Apache Arrow & TDataFrame Giulio Eulisse (CERN) 22 Mar 2018 1

Apache Arrow: the project “Apache Arrow is a cross-language development platform for in-memory data” Well established. Top-Level Apache project backed by key developers of a number of opensource projects: Calcite, Cassandra, Drill , Hadoop, HBase, Ibis, Impala, Kudu, Pandas, Parquet, Phoenix, Spark, and Storm. Very active. 119 contributors, https://github.com/apache/arrow Why is ALICE looking into it? • Zero-Copy buffer adoption (well suited for our shared memory backed message passing). • Interoperability with other tools (e.g. Pandas, Spark, Tensorflow, .. ) • ROOT interoperability is of course keystone. 2

Apache Arrow: technical details In memory column oriented storage. Full description https://arrow.apache.org/docs/memory_layout.html. Data is organized in Nullable fields. An extra bitmap can optionally be provided to tell if a given slot in a column is occupied. usual record shredding presented in Google’s Dremel paper) to support No polymorphism. The type in an array can be nested, but there is no polymorphisms available (can be faked via nullable fields). 3 Table s. Tables are made of Column s. Column s are (<metadata>, Array) . An Array is backed by one or multiple Buffer s. Nested types. Usual basic types ( int , float , ..). It’s also possible (via the nested types. E.g. a String is a List<Char> .

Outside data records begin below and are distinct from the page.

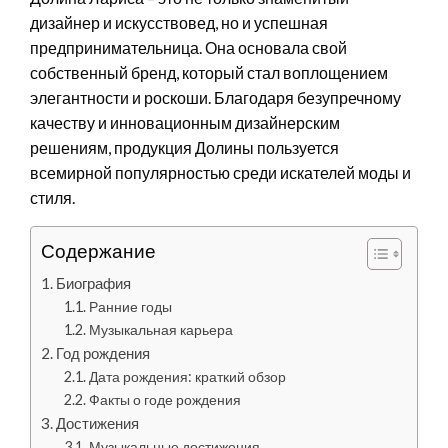
дизайнер и искусствовед, но и успешная
предпринимательница. Она основала свой
собственный бренд, который стал воплощением
элегантности и роскоши. Благодаря безупречному
качеству и инновационным дизайнерским
решениям, продукция Долины пользуется
всемирной популярностью среди искателей моды и
стиля.
Содержание
Биография
Ранние годы
Музыкальная карьера
Год рождения
Дата рождения: краткий обзор
Факты о годе рождения
Достижения
Музыкальные достижения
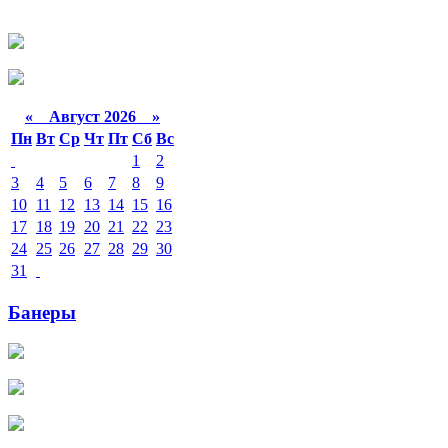
«
Август 2026 »
Пн
Вт
Ср
Чт
Пт
Сб
Вс
1
2
3
4
5
6
7
8
9
10
11
12
13
14
15
16
17
18
19
20
21
22
23
24
25
26
27
28
29
30
31
Банеры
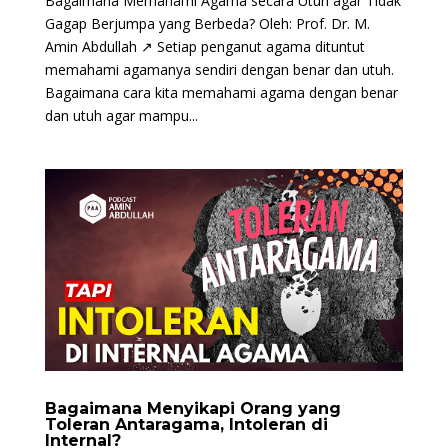
Bagaimana Memahami Agama secara Utuh agar Tidak
Gagap Berjumpa yang Berbeda? Oleh: Prof. Dr. M.
Amin Abdullah ↗ Setiap penganut agama dituntut
memahami agamanya sendiri dengan benar dan utuh.
Bagaimana cara kita memahami agama dengan benar
dan utuh agar mampu...
Bagaimana Menyikapi Orang yang
Toleran Antaragama, Intoleran di
Internal?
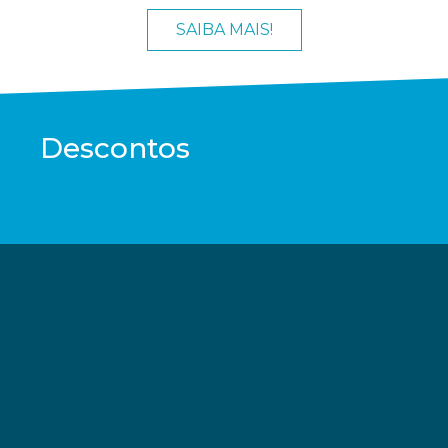
SAIBA MAIS!
Descontos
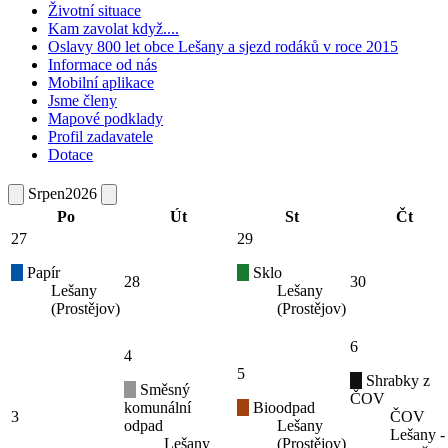
Životní situace
Kam zavolat když....
Oslavy 800 let obce Lešany a sjezd rodáků v roce 2015
Informace od nás
Mobilní aplikace
Jsme členy
Mapové podklady
Profil zadavatele
Dotace
Srpen
2026
Po
Út
St
Čt
27
29
Papír
Sklo
28
30
Lešany
Lešany
(Prostějov)
(Prostějov)
6
4
5
Shrabky z
Směsný
ČOV
komunální
Bioodpad
3
ČOV
odpad
Lešany
Lešany -
Lešany
(Prostějov)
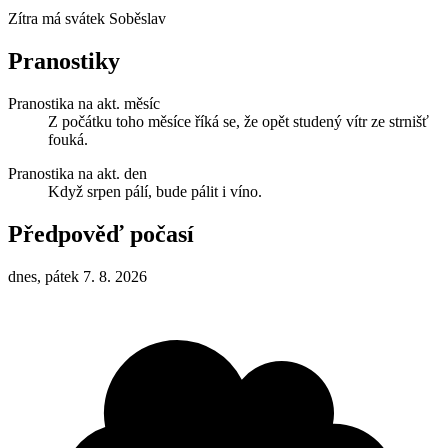
Zítra má svátek
Soběslav
Pranostiky
Pranostika na akt. měsíc
Z počátku toho měsíce říká se, že opět studený vítr ze strnišť
fouká.
Pranostika na akt. den
Když srpen pálí, bude pálit i víno.
Předpověď počasí
dnes, pátek 7. 8. 2026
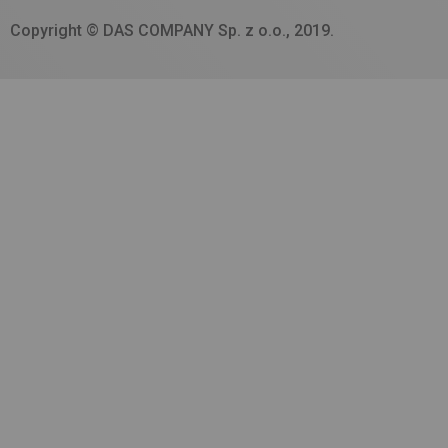
Copyright © DAS COMPANY Sp. z o.o., 2019.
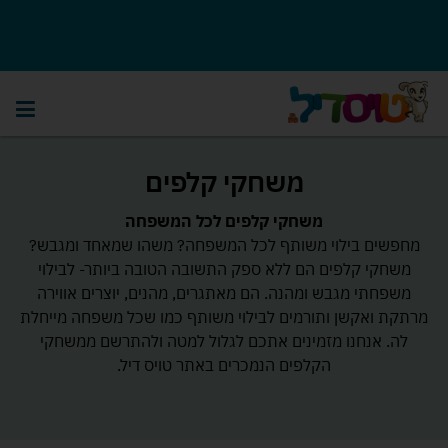
משחקי קלפים
משחקי קלפים לכל המשפחה
מחפשים בילוי משותף לכל המשפחה? משהו שמאחד ומגבש?
משחקי קלפים הם ללא ספק התשובה הטובה ביותר- לבילוי
משפחתי מגבש ומהנה. הם מאתגרים, מהנים, יוצרים אווירה
מרתקת ואקשן ותורמים לבילוי משותף כמו שכל משפחה מייחלת
לה. אנחנו מזמינים אתכם לגלול למטה ולהתרשם ממשחקי
הקלפים הנמכרים באתר טויס דיל.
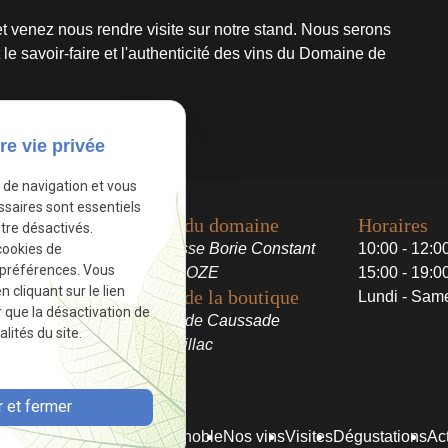
t venez nous rendre visite sur notre stand. Nous serons
t le savoir-faire et l'authenticité des vins du Domaine de
Autoriser
vé.
re vie privée
e de navigation et vous
ssaires sont essentiels
Adresse du domaine
Horaires
tre désactivés.
156 impasse Borie Constant
10:00 - 12:0
cookies de
 préférences. Vous
81600 BROZE
15:00 - 19:0
cliquant sur le lien
Adresse de la boutique
Lundi - Sam
r que la désactivation de
900 route de Caussade
lités du site.
81600 Gaillac
 et fermer
ccueil
Notre histoire
Le vignoble
Nos vins
Visites
Dégustations
Act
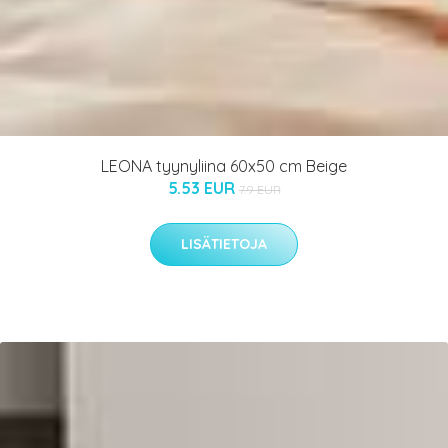
LEONA tyynyliina 60x50 cm Beige
5.53 EUR
7.9 EUR
LISÄTIETOJA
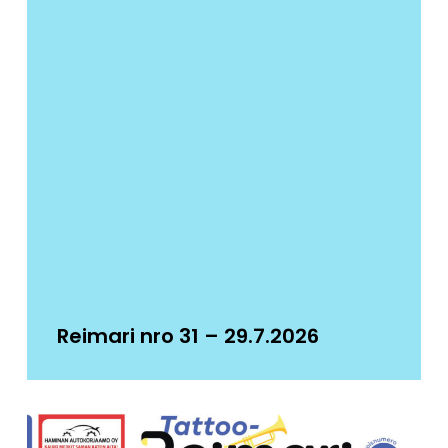
Reimari nro 31 – 29.7.2026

Integrating Arrow and TDataFrame: TArrowDS TArrowDS. Arrow is a perfect match as TDataFrame backend, so I wrote Initial development. Quickly done thanks to the hints from Danilo and Enrico. https://github.com/root-project/root/pull/1712. Roughly 3 full days of development. idea and I will probably write one at some point. 4 TArrowDS mimicking TCsvDS . Would be nice extensions. A lazy version of TArrowDS is probably a good

Overall, easy to use API. My comments are really on how to improve things further, not compliants. I am already really pleased with the current API. Bulk API. Current API is entry by entry, however very often you can guarantee at least partial contiguous entries so it would be nice to have a bulk API. Non rectangular sources. Right now all the columns need to have the same set of entries and it’s a construction time imposition. IMHO, it would be nice to to have such a check imposed when performing an action on given columns, not at data source construction time. 5 TDataSource : Feedback auto [ptr, minEntry, maxEntry, size, stride] = \ SetEntryBulk(slot, attemptedMin, attamptedMax);

TDataSink. For my usecase, I need to pass results downstream to a different Support for dynamic partitioning. Given a collection of N objects (say, tracks), spanning M events, I want to be able to say: • Group tracks by event. • Apply reduction function on each group of tracks. • Store results in a separate column. Support for emitting more than one result. Given a collection of N objects I want to be able to emit more than one result which will end up as consecutive entries in a separate column. 6 TDataFrame : Feedback device via a memory mapped region. I can of course have a Foreach() to copy them back to a arrow::Array . It would be nice to be able to write directly to an arrow::Array or at least to get pointer I can adopt in a arrow::Buffer .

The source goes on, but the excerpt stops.